Campaigns center on appraiser's disposition
By BRIDGET HALL GRUMET
© St. Petersburg Times, published October 30, 2000
INVERNESS -- John Barnes calls his opponent controversial.
Ron Schultz says he is simply competitive.
Either way you cut it, the incumbent's attitude has become the central issue in the property appraiser race.
Schultz, the Republican seeking his third elected term as the Citrus property appraiser, has stirred debate with some of his actions, from fighting Florida Power Corp. over a calculation in the company's 1997 tax bill to butting heads with the County Commission over budgeting issues.
His Democratic challenger, Barnes, said the disputes have cost the county thousands of dollars in attorneys' fees.
"The arrogance, the controversy, is something I don't think the taxpayers can afford," Barnes said.
Schultz said he does not seek out high-profile battles, but he is willing to fight them to defend the tax roll.

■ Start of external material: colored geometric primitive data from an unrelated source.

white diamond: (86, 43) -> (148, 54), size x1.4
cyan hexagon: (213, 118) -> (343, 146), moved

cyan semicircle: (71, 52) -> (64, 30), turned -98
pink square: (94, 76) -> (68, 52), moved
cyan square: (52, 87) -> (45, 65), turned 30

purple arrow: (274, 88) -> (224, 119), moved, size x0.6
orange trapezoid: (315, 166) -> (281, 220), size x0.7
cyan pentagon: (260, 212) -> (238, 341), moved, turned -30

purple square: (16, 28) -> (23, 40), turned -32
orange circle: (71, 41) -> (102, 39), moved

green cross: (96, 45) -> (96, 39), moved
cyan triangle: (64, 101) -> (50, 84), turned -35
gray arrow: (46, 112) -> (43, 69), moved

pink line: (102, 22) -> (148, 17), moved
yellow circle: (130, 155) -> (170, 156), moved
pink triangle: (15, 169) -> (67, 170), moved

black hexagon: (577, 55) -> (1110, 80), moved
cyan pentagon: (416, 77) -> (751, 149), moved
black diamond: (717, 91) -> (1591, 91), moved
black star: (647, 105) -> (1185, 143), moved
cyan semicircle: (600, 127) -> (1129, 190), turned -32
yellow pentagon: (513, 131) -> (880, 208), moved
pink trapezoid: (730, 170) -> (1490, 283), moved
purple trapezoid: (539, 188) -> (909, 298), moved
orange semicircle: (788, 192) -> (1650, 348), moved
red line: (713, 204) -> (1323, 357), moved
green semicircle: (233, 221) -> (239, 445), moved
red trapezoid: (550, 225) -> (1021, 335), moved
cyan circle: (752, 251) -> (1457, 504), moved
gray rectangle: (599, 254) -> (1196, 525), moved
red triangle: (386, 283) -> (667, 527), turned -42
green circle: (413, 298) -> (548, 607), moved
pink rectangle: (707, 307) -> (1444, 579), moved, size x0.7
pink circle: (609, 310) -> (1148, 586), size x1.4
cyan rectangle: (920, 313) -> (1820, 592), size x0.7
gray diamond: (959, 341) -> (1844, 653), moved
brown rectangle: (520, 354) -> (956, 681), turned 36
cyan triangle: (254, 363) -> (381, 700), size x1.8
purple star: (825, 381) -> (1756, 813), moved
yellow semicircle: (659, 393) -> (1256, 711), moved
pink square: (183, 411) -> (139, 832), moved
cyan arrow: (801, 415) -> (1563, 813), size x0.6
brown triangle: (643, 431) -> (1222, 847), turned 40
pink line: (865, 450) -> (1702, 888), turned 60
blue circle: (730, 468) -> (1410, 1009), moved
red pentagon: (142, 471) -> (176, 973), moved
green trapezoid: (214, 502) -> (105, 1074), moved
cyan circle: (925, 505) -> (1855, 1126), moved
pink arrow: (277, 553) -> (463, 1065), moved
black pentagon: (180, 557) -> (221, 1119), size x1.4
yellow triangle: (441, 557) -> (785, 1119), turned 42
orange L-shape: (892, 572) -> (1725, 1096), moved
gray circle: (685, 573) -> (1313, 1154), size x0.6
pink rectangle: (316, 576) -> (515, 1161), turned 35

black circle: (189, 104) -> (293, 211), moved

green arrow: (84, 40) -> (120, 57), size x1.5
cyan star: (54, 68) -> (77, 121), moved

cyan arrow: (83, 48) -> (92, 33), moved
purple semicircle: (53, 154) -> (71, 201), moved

In the Florida Power case, for example, the county's largest taxpayer eventually dropped its lawsuit against Schultz's office and agreed to pay an extra $1.25-million in property taxes -- a boon that eases the tax burden on every other taxpayer, Schultz said.
"I have to take a hard-nosed attitude with them to make them pay their fair share," Schultz said. "They will argue I'm confrontational because they don't want me to disagree with them."
Not only does Schultz enjoy the challenge, but he says he is the only candidate in this race qualified to do the job.
Schultz, 61, is both a certified Florida appraiser and a state certified general real estate appraiser. He was the property appraiser in Pinellas County for 12 years, but lost his re-election bid in 1988. In 1990, when then-Citrus County Property Appraiser Charles Allen stepped down for health reasons, the governor appointed Schultz, who has held the seat ever since.
"I have the education and the experience appropriate to holding this office, the most technical of the county elected positions," Schultz said, noting that he personally handles the appraisal of Florida Power.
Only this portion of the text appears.